**YOUR OBJECTIVE**
Keep every word the same. Repeat the records without their images.

**PROVIDED RECORDS**
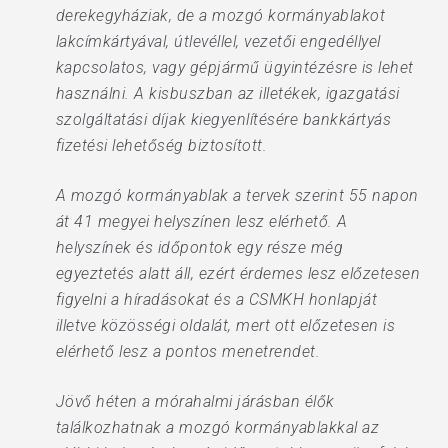
derekegyháziak, de a mozgó kormányablakot
lakcímkártyával, útlevéllel, vezetői engedéllyel
kapcsolatos, vagy gépjármű ügyintézésre is lehet
használni. A kisbuszban az illetékek, igazgatási
szolgáltatási díjak kiegyenlítésére bankkártyás
fizetési lehetőség biztosított.
A mozgó kormányablak a tervek szerint 55 napon
át 41 megyei helyszínen lesz elérhető. A
helyszínek és időpontok egy része még
egyeztetés alatt áll, ezért érdemes lesz előzetesen
figyelni a híradásokat és a CSMKH honlapját
illetve közösségi oldalát, mert ott előzetesen is
elérhető lesz a pontos menetrendet.
Jövő héten a mórahalmi járásban élők
találkozhatnak a mozgó kormányablakkal az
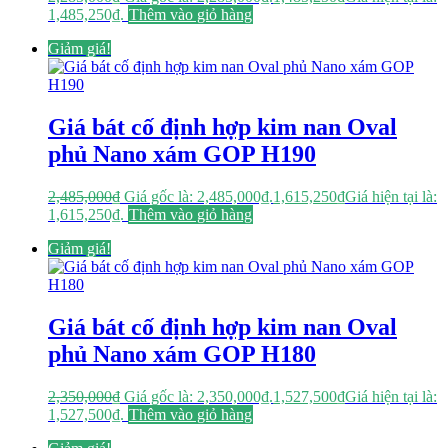
1,485,250₫.
Thêm vào giỏ hàng
Giảm giá!
Giá bát cố định hợp kim nan Oval
phủ Nano xám GOP H190
2,485,000
₫
Giá gốc là: 2,485,000₫.
1,615,250
₫
Giá hiện tại là:
1,615,250₫.
Thêm vào giỏ hàng
Giảm giá!
Giá bát cố định hợp kim nan Oval
phủ Nano xám GOP H180
2,350,000
₫
Giá gốc là: 2,350,000₫.
1,527,500
₫
Giá hiện tại là:
1,527,500₫.
Thêm vào giỏ hàng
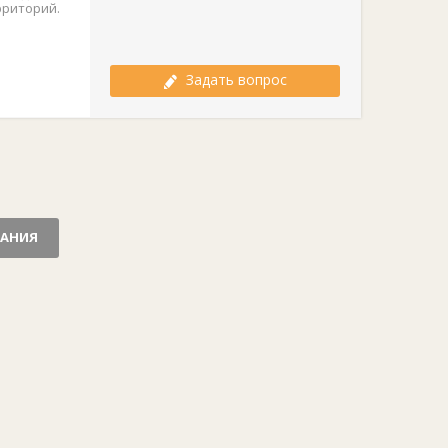
рриторий.
Задать вопрос
ВАНИЯ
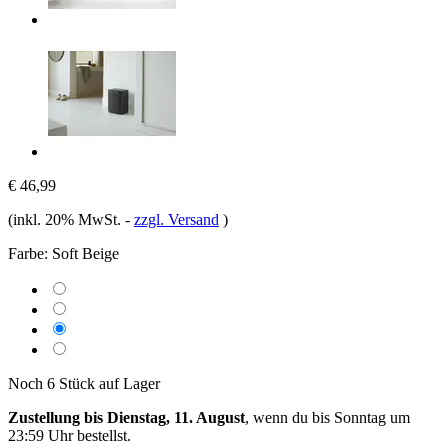
€ 46,99
(inkl. 20% MwSt.
-
zzgl. Versand
)
Farbe:
Soft Beige
Noch 6 Stück auf Lager
Zustellung bis Dienstag, 11. August
, wenn du bis
Sonntag um
23:59 Uhr
bestellst.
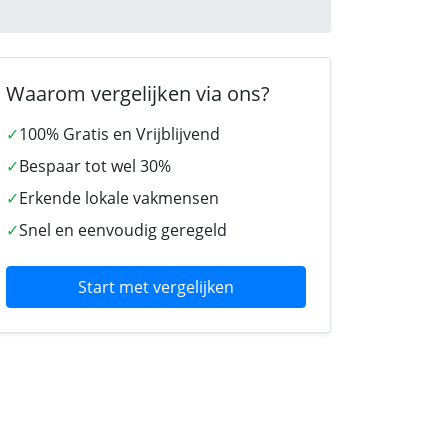
Waarom vergelijken via ons?
✓
100% Gratis en Vrijblijvend
✓
Bespaar tot wel 30%
✓
Erkende lokale vakmensen
✓
Snel en eenvoudig geregeld
Start met vergelijken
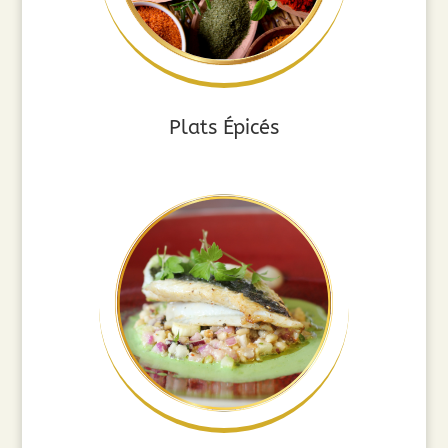
Plats Épicés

**RESPONSE BELOW**
derekegyháziak, de a mozgó kormányablakot
lakcímkártyával, útlevéllel, vezetői engedéllyel
kapcsolatos, vagy gépjármű ügyintézésre is lehet
használni. A kisbuszban az illetékek, igazgatási
szolgáltatási díjak kiegyenlítésére bankkártyás
fizetési lehetőség biztosított.
A mozgó kormányablak a tervek szerint 55 napon
át 41 megyei helyszínen lesz elérhető. A
helyszínek és időpontok egy része még
egyeztetés alatt áll, ezért érdemes lesz előzetesen
figyelni a híradásokat és a CSMKH honlapját
illetve közösségi oldalát, mert ott előzetesen is
elérhető lesz a pontos menetrendet.
Jövő héten a mórahalmi járásban élők
találkozhatnak a mozgó kormányablakkal az
1,485,250₫.
Thêm vào giỏ hàng
Giảm giá!
Giá bát cố định hợp kim nan Oval
phủ Nano xám GOP H190
2,485,000
₫
Giá gốc là: 2,485,000₫.
1,615,250
₫
Giá hiện tại là:
1,615,250₫.
Thêm vào giỏ hàng
Giảm giá!
Giá bát cố định hợp kim nan Oval
phủ Nano xám GOP H180
2,350,000
₫
Giá gốc là: 2,350,000₫.
1,527,500
₫
Giá hiện tại là:
1,527,500₫.
Thêm vào giỏ hàng
рриторий.
Задать вопрос
ВАНИЯ
€ 46,99
(inkl. 20% MwSt.
-
zzgl. Versand
)
Farbe:
Soft Beige
Noch 6 Stück auf Lager
Zustellung bis Dienstag, 11. August
, wenn du bis
Sonntag um
23:59 Uhr
bestellst.
Waarom vergelijken via ons?
✓
100% Gratis en Vrijblijvend
✓
Bespaar tot wel 30%
✓
Erkende lokale vakmensen
✓
Snel en eenvoudig geregeld
Start met vergelijken
Plats Épicés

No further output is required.